Agent validators represent the most sophisticated layer of the stack. A second LLM agent, operating independently of the primary commentary agent, can be tasked with reviewing the output against the source data and a set of validation rules. This agent is not asked to generate prose; it is asked to answer a binary question: “Does this commentary accurately reflect the provided metrics?” If the answer is no, the output is rejected and the primary agent is asked to regenerate. This pattern mirrors the four-eyes principle that is already standard practice in financial controls.
| Guardrail | What It Catches | Complexity |
| ------------------------------ | -------------------------------------------------------------- | ---------- |
| Numeric verification | Figures in the output that do not match source metrics | Low |
| Structured outputs | Missing fields, out-of-range values, malformed responses | Low–Medium |
| Retrieval-Augmented Generation | Fabricated regulatory references, outdated policy citations | Medium |
| Agent validators | Semantic inaccuracies, logical inconsistencies, missed context | High |A production system does not need to implement all four simultaneously. For most automated commentary use cases, numeric verification and structured outputs provide sufficient coverage. RAG becomes essential when the commentary must reference external documents.
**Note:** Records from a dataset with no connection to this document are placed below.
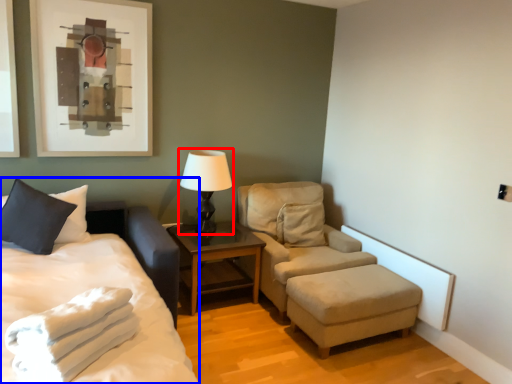 Question: Which object appears farthest to the camera in this image, table lamp (highlighted by a red box) or bed (highlighted by a blue box)?

Choices:
 (A) table lamp
 (B) bed

Answer: (A) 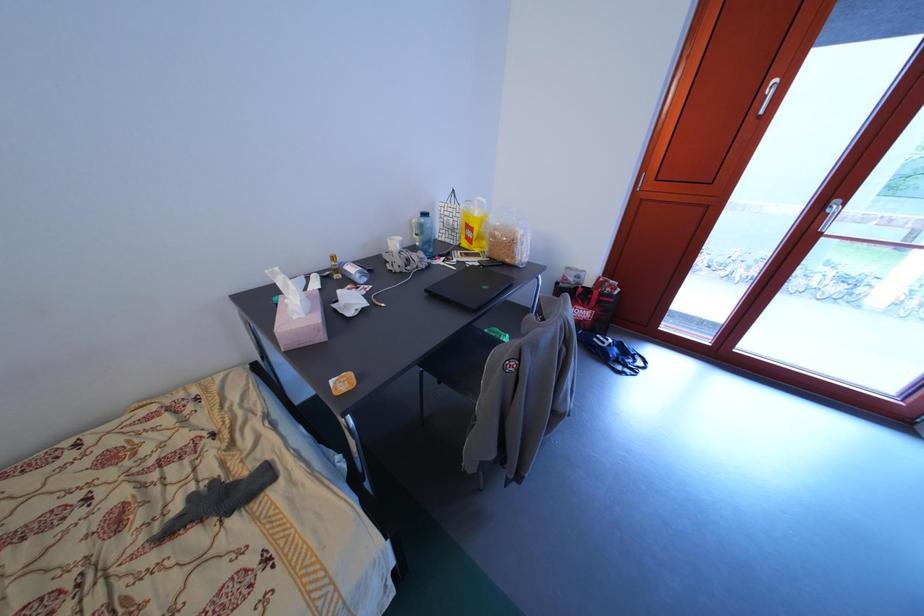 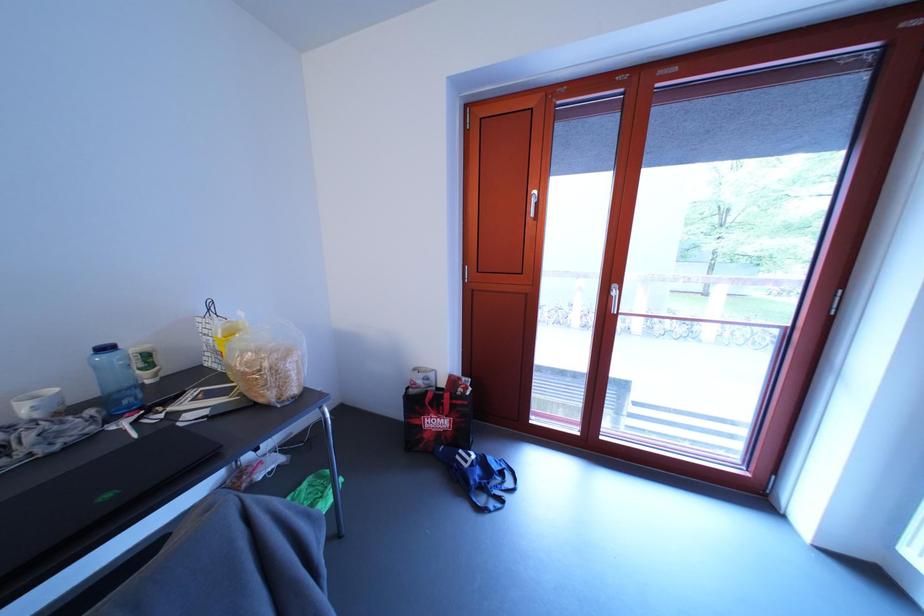 Question: Which direction would the cameraman need to move to produce the second image? Reply with the corresponding letter.

Choices:
 (A) Left
 (B) Right
 (C) Forward
 (D) Backward

Answer: (B) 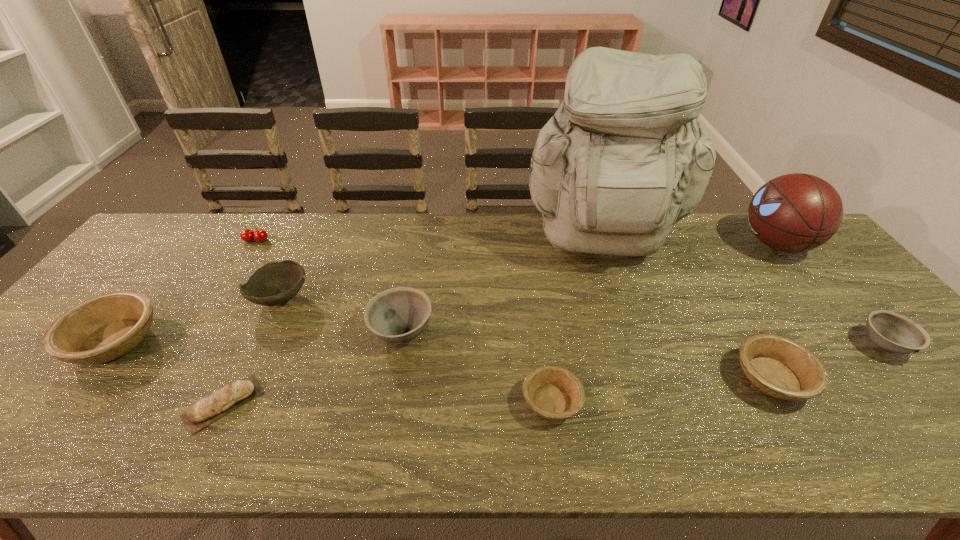 You are a GUI agent. You are given a task and a screenshot of the screen. Output one action in this format:
    pyautogui.click(x=<x>, y=<y>)
    Task: Click on the bowl that is the third closest to the tallest object
    The height and width of the screenshot is (540, 960).
    Given the screenshot: What is the action you would take?
    pos(555,393)

The width and height of the screenshot is (960, 540). Identify the location of the closest beige bowl to the fourth bowl from left to right. (778, 366).

Image resolution: width=960 pixels, height=540 pixels. In order to click on the closest beige bowl to the pita bread in this screenshot , I will do `click(103, 328)`.

What are the coordinates of `vacant space that satisfies the following two spatial constraints: 1. on the front side of the smaller gray bowl; 2. on the left side of the second tallest object` in the screenshot? It's located at (858, 345).

The width and height of the screenshot is (960, 540). In order to click on vacant point that satisfies the following two spatial constraints: 1. on the back side of the biggest beige bowl; 2. on the right side of the fifth bowl from right to left in this screenshot , I will do `click(149, 299)`.

Identify the location of vacant region that satisfies the following two spatial constraints: 1. on the back side of the basketball; 2. on the left side of the pita bread. Image resolution: width=960 pixels, height=540 pixels. (301, 244). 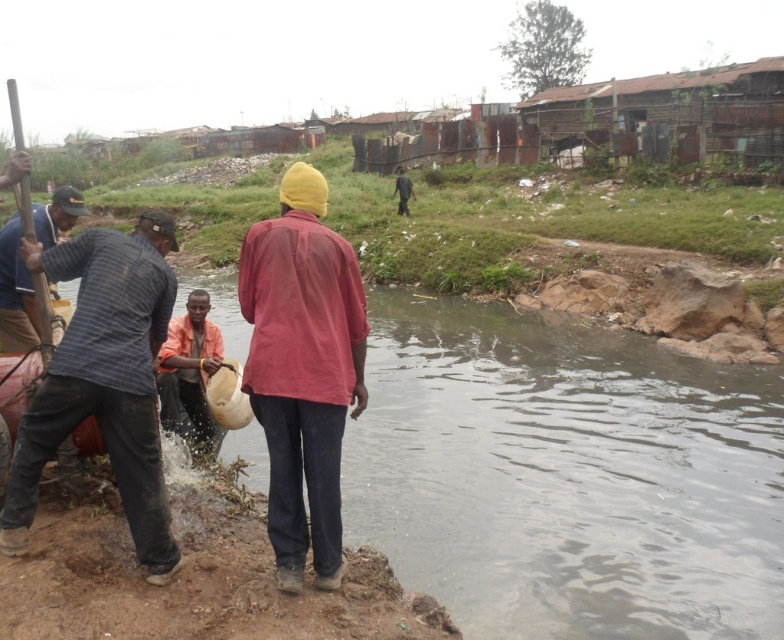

Agent validators are most valuable in high-stakes workflows — board-level reporting, regulatory submissions — where the cost of an error is highest.
Governance and Auditability: The Non-Negotiable Layer
Technical guardrails are necessary but not sufficient. A truly production-ready system must also address the governance requirements that financial regulators increasingly impose on AI-assisted workflows.
Every output generated by the pipeline should carry a full audit trail: the version of the calculation code used, the input data hash, the prompt template version, the LLM model identifier and temperature setting, and the results of each validation check. This metadata should be stored alongside the output and be retrievable on demand. When an auditor asks “how was this commentary generated?”, the answer should be a complete, reproducible record — not “the AI wrote it.”
Firms operating under the FCA’s Consumer Duty or equivalent frameworks should also consider how they will handle cases where the validation checks fail. A clear escalation path — from automated rejection, to human review, to senior sign-off — should be defined before the system goes live. The governance framework is as important as the technical architecture.
The Bottom Line: Benefits Without the Risks
The promise of LLMs in finance is real. The ability to generate clear, accurate, audit-ready commentary at scale — across thousands of contracts, portfolios, or client accounts — represents a genuine step change in operational efficiency. But that promise can only be realised if the architecture is designed from the ground up to prevent hallucination, not merely to detect it after the fact.
The pipeline described in this article — deterministic calculations feeding structured metrics into a constrained prompt, with validation guardrails at the output layer — provides a practical, implementable path to that goal. It is not a theoretical framework; it is a pattern that can be built, tested, and deployed with standard Python tooling and a well-chosen LLM API.
The key discipline is one of role clarity. Deterministic code computes. Structured data carries. Prompt templates constrain. The LLM narrates. Validators verify. When each component does only its job, the system as a whole becomes trustworthy — and that is the only acceptable standard for AI in finance.